Tigta reports that revenue-agent recruitment is “far below” the agency’s target, and it hired only 34 in the first six months of its expansion, according to trade publication Government Executive. That compares with its goal of 3,700 in the first year.

The agency faces the same tight labor market as any other employer, but the job specs aren’t bad. A typical salary for these agents is about $125,000, plus public-employee perks such as up to $60,000 in student-loan forgiveness. But for one reason or another, America’s treasurers and accountants aren’t lining up to become federal tax collectors.
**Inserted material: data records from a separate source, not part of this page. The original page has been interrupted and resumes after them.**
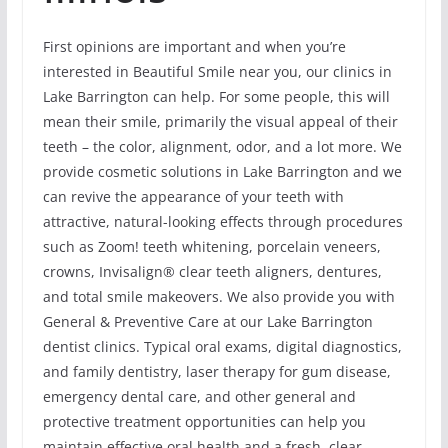
First opinions are important and when you’re
interested in Beautiful Smile near you, our clinics in
Lake Barrington can help. For some people, this will
mean their smile, primarily the visual appeal of their
teeth – the color, alignment, odor, and a lot more. We
provide cosmetic solutions in Lake Barrington and we
can revive the appearance of your teeth with
attractive, natural-looking effects through procedures
such as Zoom! teeth whitening, porcelain veneers,
crowns, Invisalign® clear teeth aligners, dentures,
and total smile makeovers. We also provide you with
General & Preventive Care at our Lake Barrington
dentist clinics. Typical oral exams, digital diagnostics,
and family dentistry, laser therapy for gum disease,
emergency dental care, and other general and
protective treatment opportunities can help you
maintain effective oral health and a fresh, clear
I’m skeptical that the shortfall is due to a “tight labor market”. I suspect that there are other reasons that are keeping the hiring low. An example of such requirements could be the credentials being required or relocation requirements. Given that only 34 have been hired, an enterprising journalist should be able to identify them (their hiring is public record after all) and check their locations and biographies. I suspect the truth won’t fit either the editors’ agenda or the image the IRS wants to project.

11 comments… add one
  • steve Link

    Per BLS, UE for accountants and auditors is 1.3%. While the returns on going after the high earners has always been high, they are difficult cases as they hire top level accountants and tax lawyers to defend themselves. Tax lawyers in particular get paid a lot, so I am guessing the IRS is looking for people with more than basic accounting degrees and is facing stiff competition. If they need to hire actual tax lawyers, seems likely, the pay would be a pittance as described. (In general, gove jobs overpay low level workers and underpay higher level workers compared to the private sector.)

    Anyway, why is there so much guessing? Just go look up the actual requirements.

    https://www.roberthalf.com/us/en/insights/research/data-reveals-which-finance-and-accounting-roles-are-in-highest-demand#:~:text=Job%20volumes%20in%20corporate%20accounting,unemployment%20rate%20of%20just%201.3%25.

  • Because that link tells you nothing about the IRS.

  • CuriousOnlooker Link

    Who wants to bet in approximately 5-10 years, the outcome was disappointing (as instead of the $100 billion over 10 years that were supposed to be found, they got $10 billion); and they will say the point the “rich” were almost all following the rules; since there taxes were optimized by their lawyers and accountants. Instead to really raise money Congress would need to change the rules; to eliminate all of the loopholes and gaps in tax law.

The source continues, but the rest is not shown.